Twenty years on from one of their biggest ever losses, Sporting Index has returned with the infamous ‘World Cup wides market’, which saw the spread betting firm lose over half a million pounds in the 1999 Cricket World Cup.
The World Cup wides market, pioneered by Sporting Index, was introduced for the first time in 1999 and has been available to punters in every Cricket World Cup tournament since, but traders (as well as bowlers) underestimated how much this would swing in English conditions.
That year’s tournament saw the introduction of the white ball in the Cricket World Cup for the first time, and Sporting Index initially predicted there would be 255 wides in the 42-game tournament, which was quickly pounced on by the betting community.
After the dust settled on the 979th and final wide of the tournament, Sporting Index traders were left licking their wounds, with the company facing huge losses of £500,000.
This year, the trading team returns to the site of its greatest loss, and after 20 years’ experience in the white-ball game, have priced this year’s wides at 715.
Prior to the white ball introduction, World Cup teams averaged 8.15 wides each per game, compared to 16.7 per team with the white ball. There was also an average of 817 wides per tournament with the white ball, compared to 300 per game before its adoption.
The largest number of wides bowled in a single World-Cup game came in India’s win over Kenya in 1999, with the two sides bowling 52 wides between them.
As for the tournament itself, Sporting Index is predicting that there will be 535 total sixes during the tournament and that Eoin Morgan’s England side will contribute 80 of these. The spread betting firm are also estimating that 45 batsmen will score centuries during the 48 matches.

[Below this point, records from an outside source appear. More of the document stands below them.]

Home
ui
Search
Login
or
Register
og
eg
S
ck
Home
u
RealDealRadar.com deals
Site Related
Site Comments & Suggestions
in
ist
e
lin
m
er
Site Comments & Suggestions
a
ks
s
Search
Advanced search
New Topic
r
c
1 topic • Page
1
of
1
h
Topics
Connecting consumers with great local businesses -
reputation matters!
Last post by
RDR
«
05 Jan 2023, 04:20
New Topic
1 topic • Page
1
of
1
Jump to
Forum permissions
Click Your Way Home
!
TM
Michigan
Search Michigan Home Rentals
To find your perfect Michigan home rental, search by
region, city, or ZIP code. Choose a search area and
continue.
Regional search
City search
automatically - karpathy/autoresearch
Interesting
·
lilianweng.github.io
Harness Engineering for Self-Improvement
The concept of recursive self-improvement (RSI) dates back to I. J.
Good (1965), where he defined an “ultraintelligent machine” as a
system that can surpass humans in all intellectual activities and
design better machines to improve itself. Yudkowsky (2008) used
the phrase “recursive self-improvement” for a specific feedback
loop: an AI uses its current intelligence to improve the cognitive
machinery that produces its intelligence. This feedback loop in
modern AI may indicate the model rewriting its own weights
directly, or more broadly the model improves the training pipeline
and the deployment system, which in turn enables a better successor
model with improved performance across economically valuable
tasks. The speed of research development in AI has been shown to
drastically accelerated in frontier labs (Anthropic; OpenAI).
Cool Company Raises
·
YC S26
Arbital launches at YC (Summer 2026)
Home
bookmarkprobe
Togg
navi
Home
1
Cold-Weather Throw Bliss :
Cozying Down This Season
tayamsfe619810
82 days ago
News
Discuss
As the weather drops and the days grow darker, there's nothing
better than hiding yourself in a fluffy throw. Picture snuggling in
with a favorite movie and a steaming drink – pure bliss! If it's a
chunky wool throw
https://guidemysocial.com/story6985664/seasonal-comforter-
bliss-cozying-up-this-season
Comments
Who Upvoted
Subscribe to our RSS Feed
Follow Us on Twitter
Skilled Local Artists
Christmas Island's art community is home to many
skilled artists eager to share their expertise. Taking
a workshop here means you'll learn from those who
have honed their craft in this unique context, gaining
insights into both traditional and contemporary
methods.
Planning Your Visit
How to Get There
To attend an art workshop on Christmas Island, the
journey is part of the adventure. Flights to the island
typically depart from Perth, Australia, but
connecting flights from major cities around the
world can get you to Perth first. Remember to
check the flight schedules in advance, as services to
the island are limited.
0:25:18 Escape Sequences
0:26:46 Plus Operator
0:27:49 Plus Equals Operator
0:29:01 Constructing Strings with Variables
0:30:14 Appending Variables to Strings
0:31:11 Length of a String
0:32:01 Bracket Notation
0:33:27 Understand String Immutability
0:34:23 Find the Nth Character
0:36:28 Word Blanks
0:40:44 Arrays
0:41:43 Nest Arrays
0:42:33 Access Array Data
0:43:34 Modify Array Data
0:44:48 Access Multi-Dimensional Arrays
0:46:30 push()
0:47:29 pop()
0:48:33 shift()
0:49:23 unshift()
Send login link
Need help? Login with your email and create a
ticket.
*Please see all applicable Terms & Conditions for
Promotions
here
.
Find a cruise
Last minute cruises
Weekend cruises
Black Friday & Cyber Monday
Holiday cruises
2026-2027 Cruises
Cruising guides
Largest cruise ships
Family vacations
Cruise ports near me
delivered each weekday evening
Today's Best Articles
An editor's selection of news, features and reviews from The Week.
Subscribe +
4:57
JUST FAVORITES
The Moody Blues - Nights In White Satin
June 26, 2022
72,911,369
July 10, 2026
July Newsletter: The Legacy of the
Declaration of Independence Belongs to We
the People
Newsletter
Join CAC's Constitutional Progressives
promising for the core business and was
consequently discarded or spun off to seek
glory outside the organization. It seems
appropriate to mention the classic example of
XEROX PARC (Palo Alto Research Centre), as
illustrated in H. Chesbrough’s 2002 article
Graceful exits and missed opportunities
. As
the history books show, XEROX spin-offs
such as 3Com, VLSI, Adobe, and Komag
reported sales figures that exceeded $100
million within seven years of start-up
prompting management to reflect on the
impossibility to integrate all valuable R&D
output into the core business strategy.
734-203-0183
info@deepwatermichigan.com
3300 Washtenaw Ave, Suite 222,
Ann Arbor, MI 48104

Neville Burdock, Head of Trading at Sporting Index, said: “The 1999 Cricket World Cup wides market was an absolute disaster for us, and a real celebration for punters. This year, we are willing to take on the wides market again but will be pricing the total at 715 across the tournament.
“With tactical, disciplined bowling more prevalent than ever, we expect significantly less wides than the 979 that stung us 20 years ago, but with a new ball at each end, maybe a few more than the original 255 that was first predicted with the red ball.”